Well after the sun had set and most of his colleagues had flown home, Sanders was still sharing - about taxes, bad trade deals and "the crooks on Wall Street," among many other topics.

"China, China, CHINA!" he yelled at one point, stressing that the $14 trillion national debt was largely being financed by the Chinese government's decision to continue buying U.S. bonds.

By early evening Sanders took to reading letters from constituents who had been hit hard by the Great Recession.

Sanders yielded at times to Democratic colleagues who wanted to speak briefly against the plan, but otherwise he held the floor until nearly 7 p.m., his thick Brooklyn-born accent filling the chamber.

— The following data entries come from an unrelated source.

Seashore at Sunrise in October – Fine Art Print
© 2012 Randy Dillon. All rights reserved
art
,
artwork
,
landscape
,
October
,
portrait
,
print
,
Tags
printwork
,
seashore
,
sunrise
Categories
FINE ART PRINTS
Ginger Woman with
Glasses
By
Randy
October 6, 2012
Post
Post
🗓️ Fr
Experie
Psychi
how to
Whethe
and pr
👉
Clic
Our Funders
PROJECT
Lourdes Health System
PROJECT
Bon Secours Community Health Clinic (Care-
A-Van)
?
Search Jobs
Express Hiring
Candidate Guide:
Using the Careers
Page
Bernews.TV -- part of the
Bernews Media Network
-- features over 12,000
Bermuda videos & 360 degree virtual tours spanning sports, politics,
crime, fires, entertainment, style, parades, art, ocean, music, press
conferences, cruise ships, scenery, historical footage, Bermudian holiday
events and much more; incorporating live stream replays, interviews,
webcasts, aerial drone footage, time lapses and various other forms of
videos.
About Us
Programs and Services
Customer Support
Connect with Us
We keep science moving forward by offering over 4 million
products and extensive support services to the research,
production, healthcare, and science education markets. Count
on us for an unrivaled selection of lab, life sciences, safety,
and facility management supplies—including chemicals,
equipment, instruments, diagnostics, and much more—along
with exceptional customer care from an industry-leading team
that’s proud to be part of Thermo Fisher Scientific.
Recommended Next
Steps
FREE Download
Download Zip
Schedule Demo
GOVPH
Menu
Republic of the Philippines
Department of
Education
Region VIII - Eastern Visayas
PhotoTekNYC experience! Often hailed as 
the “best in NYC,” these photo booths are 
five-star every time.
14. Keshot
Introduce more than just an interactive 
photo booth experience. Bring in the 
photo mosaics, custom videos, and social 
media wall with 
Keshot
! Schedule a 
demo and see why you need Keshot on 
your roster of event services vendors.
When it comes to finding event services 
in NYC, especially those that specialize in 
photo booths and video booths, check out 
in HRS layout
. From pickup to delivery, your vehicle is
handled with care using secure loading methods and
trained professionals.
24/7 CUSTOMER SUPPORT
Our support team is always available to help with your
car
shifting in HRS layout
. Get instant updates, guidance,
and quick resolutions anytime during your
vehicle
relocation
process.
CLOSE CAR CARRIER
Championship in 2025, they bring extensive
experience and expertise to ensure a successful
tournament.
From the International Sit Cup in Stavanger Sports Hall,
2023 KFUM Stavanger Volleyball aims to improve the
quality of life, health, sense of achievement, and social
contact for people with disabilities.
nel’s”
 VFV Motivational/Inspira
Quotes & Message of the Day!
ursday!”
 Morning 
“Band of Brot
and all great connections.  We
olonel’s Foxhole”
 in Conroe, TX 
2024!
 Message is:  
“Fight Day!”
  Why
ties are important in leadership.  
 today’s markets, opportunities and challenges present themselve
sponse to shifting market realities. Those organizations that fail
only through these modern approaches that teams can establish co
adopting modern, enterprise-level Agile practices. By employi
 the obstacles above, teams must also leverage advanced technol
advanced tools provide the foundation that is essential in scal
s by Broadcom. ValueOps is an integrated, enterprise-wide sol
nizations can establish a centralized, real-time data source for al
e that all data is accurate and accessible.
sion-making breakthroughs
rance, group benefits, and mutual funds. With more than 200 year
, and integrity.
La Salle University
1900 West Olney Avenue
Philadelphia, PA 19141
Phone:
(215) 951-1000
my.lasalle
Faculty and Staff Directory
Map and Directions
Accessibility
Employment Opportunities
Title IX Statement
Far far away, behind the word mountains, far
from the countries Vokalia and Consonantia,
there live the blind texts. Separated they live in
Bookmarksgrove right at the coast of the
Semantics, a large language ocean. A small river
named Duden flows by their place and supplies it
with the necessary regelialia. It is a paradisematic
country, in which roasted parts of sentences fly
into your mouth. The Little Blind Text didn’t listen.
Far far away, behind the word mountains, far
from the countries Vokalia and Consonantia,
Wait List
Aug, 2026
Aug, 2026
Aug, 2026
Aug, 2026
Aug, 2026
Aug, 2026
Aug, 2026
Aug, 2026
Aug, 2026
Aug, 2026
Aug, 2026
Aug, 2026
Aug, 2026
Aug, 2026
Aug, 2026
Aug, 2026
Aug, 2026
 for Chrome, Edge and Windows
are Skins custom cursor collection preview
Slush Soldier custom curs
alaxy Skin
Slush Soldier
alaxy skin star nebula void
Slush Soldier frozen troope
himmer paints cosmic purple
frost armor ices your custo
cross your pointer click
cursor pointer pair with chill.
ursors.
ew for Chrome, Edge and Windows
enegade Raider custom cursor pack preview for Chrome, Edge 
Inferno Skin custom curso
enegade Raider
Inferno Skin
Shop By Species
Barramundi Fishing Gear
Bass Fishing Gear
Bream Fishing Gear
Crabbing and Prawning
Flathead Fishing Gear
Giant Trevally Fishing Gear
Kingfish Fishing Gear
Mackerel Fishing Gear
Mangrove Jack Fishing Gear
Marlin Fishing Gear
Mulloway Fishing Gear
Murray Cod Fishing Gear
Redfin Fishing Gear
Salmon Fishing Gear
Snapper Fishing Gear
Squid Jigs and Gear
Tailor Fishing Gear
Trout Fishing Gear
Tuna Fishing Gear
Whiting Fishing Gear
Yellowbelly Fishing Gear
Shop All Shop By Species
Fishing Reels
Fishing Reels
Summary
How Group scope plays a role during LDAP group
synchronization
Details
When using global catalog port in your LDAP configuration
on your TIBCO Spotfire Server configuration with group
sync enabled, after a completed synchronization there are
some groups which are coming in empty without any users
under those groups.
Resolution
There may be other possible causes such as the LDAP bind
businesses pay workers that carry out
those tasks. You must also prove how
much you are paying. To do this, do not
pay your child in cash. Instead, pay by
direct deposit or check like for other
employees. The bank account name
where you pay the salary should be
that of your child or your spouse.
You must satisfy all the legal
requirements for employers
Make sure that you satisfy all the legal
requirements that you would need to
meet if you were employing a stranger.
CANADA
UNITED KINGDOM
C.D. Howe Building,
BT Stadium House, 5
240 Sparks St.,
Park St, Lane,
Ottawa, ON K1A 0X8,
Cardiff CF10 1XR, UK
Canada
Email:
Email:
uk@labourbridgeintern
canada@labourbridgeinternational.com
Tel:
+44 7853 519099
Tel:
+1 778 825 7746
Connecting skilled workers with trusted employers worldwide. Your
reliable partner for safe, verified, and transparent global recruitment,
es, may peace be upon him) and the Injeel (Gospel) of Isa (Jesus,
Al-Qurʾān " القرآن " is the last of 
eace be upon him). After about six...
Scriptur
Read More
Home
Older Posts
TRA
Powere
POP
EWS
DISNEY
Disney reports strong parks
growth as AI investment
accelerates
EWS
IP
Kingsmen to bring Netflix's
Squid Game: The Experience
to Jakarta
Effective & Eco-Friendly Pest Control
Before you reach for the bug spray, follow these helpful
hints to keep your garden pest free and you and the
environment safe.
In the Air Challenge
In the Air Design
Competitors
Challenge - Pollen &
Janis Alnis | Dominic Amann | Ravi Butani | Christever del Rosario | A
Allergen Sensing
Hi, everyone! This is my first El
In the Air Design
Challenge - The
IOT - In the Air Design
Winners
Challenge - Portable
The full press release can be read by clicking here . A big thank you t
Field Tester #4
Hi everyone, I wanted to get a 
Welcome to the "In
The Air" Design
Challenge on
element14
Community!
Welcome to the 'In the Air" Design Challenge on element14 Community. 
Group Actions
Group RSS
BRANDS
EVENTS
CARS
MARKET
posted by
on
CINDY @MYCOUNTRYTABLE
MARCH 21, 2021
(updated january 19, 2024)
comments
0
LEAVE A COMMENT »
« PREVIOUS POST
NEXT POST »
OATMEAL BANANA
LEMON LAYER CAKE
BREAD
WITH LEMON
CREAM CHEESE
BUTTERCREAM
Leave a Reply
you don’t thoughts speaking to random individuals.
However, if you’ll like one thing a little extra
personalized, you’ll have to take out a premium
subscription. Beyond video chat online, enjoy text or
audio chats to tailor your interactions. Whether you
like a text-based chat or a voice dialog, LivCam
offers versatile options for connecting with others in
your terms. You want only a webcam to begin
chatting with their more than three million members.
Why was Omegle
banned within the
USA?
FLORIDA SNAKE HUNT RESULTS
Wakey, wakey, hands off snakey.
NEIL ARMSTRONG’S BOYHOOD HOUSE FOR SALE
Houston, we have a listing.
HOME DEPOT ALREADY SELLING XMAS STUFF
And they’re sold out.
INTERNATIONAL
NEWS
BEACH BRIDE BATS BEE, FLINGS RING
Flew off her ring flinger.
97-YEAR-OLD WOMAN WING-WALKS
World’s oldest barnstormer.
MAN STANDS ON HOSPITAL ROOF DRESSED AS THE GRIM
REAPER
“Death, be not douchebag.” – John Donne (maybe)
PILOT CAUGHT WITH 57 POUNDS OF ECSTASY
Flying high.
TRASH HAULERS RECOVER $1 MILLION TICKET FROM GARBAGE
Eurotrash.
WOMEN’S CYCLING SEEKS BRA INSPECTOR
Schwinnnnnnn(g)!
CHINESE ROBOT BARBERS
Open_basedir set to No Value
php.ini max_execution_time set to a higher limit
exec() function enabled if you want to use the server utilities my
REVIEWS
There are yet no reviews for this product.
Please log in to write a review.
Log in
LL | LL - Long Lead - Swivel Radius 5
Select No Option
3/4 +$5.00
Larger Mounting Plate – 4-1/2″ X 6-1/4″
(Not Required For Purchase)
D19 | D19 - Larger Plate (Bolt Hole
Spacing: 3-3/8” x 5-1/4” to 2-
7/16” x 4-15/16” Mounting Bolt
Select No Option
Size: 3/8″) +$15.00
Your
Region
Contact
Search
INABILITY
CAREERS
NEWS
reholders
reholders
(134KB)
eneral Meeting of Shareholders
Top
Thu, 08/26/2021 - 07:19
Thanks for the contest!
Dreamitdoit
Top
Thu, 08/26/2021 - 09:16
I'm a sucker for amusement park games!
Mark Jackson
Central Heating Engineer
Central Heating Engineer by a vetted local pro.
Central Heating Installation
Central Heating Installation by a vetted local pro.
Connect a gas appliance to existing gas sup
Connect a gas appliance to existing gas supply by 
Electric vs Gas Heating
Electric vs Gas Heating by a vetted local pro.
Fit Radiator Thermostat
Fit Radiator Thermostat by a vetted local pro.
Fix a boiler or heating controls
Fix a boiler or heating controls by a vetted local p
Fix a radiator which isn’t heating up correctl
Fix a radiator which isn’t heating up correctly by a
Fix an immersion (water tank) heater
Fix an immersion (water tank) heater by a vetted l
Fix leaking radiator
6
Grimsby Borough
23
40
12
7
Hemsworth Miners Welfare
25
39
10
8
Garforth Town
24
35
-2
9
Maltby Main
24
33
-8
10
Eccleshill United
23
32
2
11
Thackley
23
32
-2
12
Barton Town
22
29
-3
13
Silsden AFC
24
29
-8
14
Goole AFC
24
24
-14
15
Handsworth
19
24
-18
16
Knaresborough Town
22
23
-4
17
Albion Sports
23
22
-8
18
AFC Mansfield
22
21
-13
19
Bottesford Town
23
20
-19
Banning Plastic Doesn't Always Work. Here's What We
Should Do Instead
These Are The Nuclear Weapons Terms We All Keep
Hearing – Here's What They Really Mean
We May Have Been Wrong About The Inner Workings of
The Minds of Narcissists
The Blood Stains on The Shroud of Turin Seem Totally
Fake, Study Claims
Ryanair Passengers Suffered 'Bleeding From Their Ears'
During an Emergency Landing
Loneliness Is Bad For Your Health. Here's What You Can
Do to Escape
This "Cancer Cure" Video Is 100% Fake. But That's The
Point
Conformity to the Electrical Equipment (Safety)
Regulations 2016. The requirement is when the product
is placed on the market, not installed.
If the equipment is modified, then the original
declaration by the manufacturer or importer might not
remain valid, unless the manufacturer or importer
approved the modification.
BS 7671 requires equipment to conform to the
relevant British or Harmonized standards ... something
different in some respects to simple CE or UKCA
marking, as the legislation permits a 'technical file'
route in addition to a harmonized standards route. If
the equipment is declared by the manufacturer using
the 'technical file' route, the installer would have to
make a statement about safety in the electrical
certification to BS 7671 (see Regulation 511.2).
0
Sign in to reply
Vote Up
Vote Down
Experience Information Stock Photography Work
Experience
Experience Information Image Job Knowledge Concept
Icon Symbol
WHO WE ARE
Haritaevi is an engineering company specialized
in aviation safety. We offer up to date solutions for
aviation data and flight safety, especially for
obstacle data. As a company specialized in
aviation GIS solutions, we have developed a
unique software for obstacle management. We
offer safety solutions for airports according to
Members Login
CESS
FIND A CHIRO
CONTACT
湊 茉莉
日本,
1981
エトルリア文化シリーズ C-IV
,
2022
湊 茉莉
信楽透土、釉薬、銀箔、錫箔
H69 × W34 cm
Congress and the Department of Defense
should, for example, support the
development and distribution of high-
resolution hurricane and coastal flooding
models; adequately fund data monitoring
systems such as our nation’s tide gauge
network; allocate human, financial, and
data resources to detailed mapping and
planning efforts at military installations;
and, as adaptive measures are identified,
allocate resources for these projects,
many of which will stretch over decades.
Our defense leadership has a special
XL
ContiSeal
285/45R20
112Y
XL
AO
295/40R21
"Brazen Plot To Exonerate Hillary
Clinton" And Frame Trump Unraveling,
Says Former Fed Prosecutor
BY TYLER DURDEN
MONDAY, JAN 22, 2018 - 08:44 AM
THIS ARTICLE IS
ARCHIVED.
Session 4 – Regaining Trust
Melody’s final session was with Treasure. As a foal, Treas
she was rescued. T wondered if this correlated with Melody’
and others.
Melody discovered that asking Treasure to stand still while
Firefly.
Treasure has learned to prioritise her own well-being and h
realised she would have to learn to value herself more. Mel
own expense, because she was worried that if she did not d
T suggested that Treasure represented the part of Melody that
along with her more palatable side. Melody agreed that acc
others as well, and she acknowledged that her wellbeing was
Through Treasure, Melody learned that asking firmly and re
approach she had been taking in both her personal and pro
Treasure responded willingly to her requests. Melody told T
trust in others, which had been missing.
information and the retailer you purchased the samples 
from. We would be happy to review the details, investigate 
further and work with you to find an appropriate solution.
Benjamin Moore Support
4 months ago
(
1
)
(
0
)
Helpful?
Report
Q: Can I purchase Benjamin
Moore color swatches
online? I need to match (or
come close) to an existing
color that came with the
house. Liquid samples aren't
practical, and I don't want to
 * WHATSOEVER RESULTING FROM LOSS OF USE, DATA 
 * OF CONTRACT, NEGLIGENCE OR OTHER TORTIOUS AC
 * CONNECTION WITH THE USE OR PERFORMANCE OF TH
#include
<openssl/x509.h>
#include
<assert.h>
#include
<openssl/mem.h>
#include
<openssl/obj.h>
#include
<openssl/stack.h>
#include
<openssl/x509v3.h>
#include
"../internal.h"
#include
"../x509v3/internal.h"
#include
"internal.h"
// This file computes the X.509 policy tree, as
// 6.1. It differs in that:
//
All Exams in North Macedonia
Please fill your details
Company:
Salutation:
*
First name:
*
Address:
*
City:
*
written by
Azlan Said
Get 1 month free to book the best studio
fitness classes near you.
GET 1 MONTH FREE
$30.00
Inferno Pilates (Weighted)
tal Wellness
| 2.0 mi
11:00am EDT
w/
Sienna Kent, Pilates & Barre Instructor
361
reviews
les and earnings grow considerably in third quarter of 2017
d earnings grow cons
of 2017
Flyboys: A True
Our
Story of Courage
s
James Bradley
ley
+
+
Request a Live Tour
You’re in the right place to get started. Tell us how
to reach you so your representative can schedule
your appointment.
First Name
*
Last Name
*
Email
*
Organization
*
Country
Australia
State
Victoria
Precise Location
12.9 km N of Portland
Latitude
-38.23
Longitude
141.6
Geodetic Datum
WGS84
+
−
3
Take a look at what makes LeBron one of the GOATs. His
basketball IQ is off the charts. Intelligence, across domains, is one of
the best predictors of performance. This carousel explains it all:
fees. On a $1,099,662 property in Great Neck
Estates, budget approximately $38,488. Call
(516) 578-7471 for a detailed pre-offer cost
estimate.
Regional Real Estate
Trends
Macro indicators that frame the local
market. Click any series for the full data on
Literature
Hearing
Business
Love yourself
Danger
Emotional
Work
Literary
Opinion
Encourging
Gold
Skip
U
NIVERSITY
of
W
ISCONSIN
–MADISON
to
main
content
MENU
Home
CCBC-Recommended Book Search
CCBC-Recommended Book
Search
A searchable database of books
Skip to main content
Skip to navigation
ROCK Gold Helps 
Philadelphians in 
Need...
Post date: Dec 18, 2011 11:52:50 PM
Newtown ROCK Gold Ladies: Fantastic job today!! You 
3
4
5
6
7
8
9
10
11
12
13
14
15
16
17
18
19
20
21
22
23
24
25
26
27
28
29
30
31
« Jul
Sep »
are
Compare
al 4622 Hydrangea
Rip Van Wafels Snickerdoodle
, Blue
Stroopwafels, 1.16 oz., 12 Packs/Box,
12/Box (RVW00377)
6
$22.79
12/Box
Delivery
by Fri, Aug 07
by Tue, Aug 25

It looked a lot like a good old-fashioned filibuster, only Sanders wasn't actually stopping anything. Under a bipartisan deal reached Thursday, a vote would be held Monday on the tax deal no matter how long Sanders spoke or what he said Friday.

"You can call what I am doing today whatever you want, you it [sic] call it a filibuster, you can call it a very long speech," said Sanders, an independent who caucuses with Democrats. "I'm not here to set any great records or to make a spectacle. I am simply here today to take as long as I can to explain to the American people the fact that we have got to do a lot better than this agreement provides."
It's not really a filibuster, but you gotta give up up for old Bernie in any case.